HACKER Q&A
📣 consumer451

Why don't LLM dev tools used by "vibe coders" enforce main/develop?


That viral replit story [0] is stuck in my head. Even if we had AGI vibe coding nirvana, we would still need at least a main/develop branching strategy, wouldn't we?

This seems like such an obvious self-own on the part of the tool devs, that I feel like I must be missing some level of complexity in the implementation.

Why do seemingly all of these LLM-based dev tools appear to default to developing in prod?

For a moment I thought that merge conflicts were the reason, but a single dev and simple main/develop git branching strategy, would never have merge conflicts if hot-fixes were not allowed, correct?

Am I missing something, or are these currently caveman dev tools?

[0] https://news.ycombinator.com/item?id=44625119


  👤 threecheese Accepted Answer ✓
My $.02, is these are authoring tools, and not aware of the SDLC. That’s a different/related core competency that the tools would need to perform well in, and because it varies widely it would need to perform well across a broad range of use cases. Git branching is just one small piece, and even that assumes that Git is used and that the user of the tool uses that branching pattern.

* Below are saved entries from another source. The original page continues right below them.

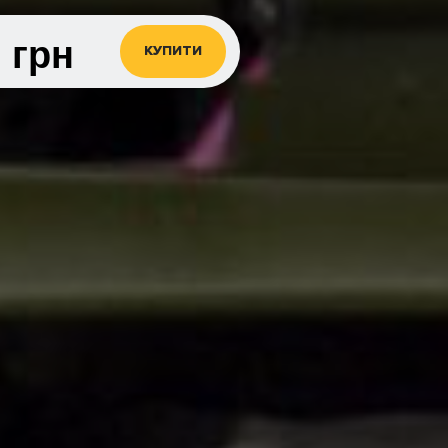
0
грн
КУПИТИ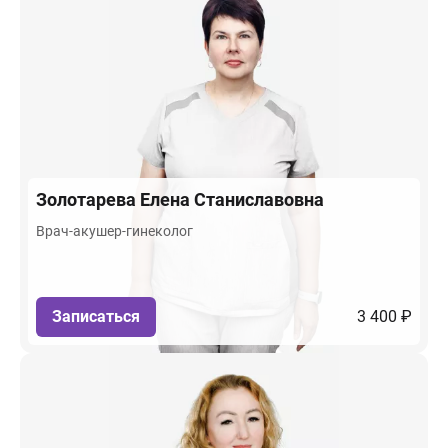
Золотарева
Елена Станиславовна
Врач-акушер-гинеколог
Записаться
3 400 ₽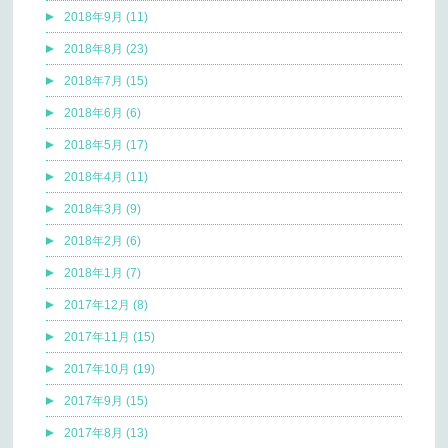
2018年9月 (11)
2018年8月 (23)
2018年7月 (15)
2018年6月 (6)
2018年5月 (17)
2018年4月 (11)
2018年3月 (9)
2018年2月 (6)
2018年1月 (7)
2017年12月 (8)
2017年11月 (15)
2017年10月 (19)
2017年9月 (15)
2017年8月 (13)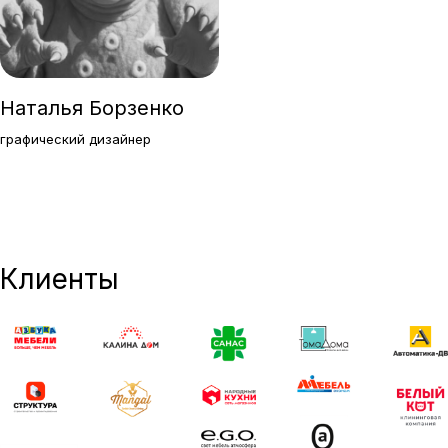
Наталья Борзенко
графический дизайнер
Клиенты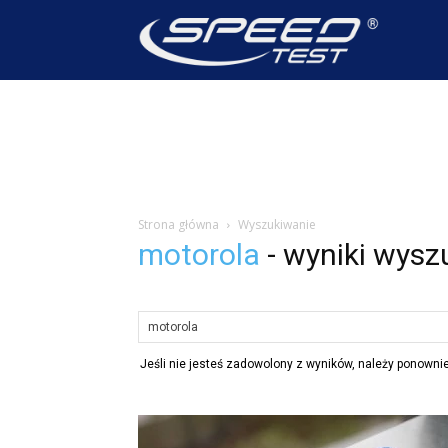
SpeedTest
Wiadomoś
Strona główna
Wyszukiwanie
motorola
-
wyniki wysz
Jeśli nie jesteś zadowolony z wyników, należy ponown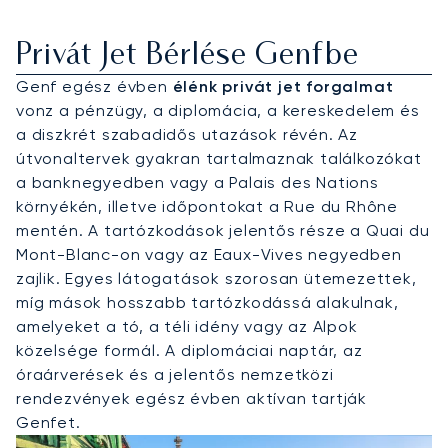
Privát Jet Bérlése Genfbe
Genf egész évben
élénk privát jet forgalmat
vonz a pénzügy, a diplomácia, a kereskedelem és
a diszkrét szabadidős utazások révén. Az
útvonaltervek gyakran tartalmaznak találkozókat
a banknegyedben vagy a Palais des Nations
környékén, illetve időpontokat a Rue du Rhône
mentén. A tartózkodások jelentős része a Quai du
Mont-Blanc-on vagy az Eaux-Vives negyedben
zajlik. Egyes látogatások szorosan ütemezettek,
míg mások hosszabb tartózkodássá alakulnak,
amelyeket a tó, a téli idény vagy az Alpok
közelsége formál. A diplomáciai naptár, az
óraárverések és a jelentős nemzetközi
rendezvények egész évben aktívan tartják
Genfet.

Further, this branching pattern would need to be supported across tools - like the MCP server for talking to a database - and now it becomes really complex.

I’m sure we’ll get there, and having these kinds of problems will be what drives businesses to build it.


👤 woodpanel
Since git is very versatile and there are huge differences in written documentation vs practice, as well as practice vs best-practice, I imagine it quite difficult to prompt the LLM in the right direction.

getting git strategies right by an LLM is one of those things of which I am not sure if it is going to be achieved before we have AGI or after that.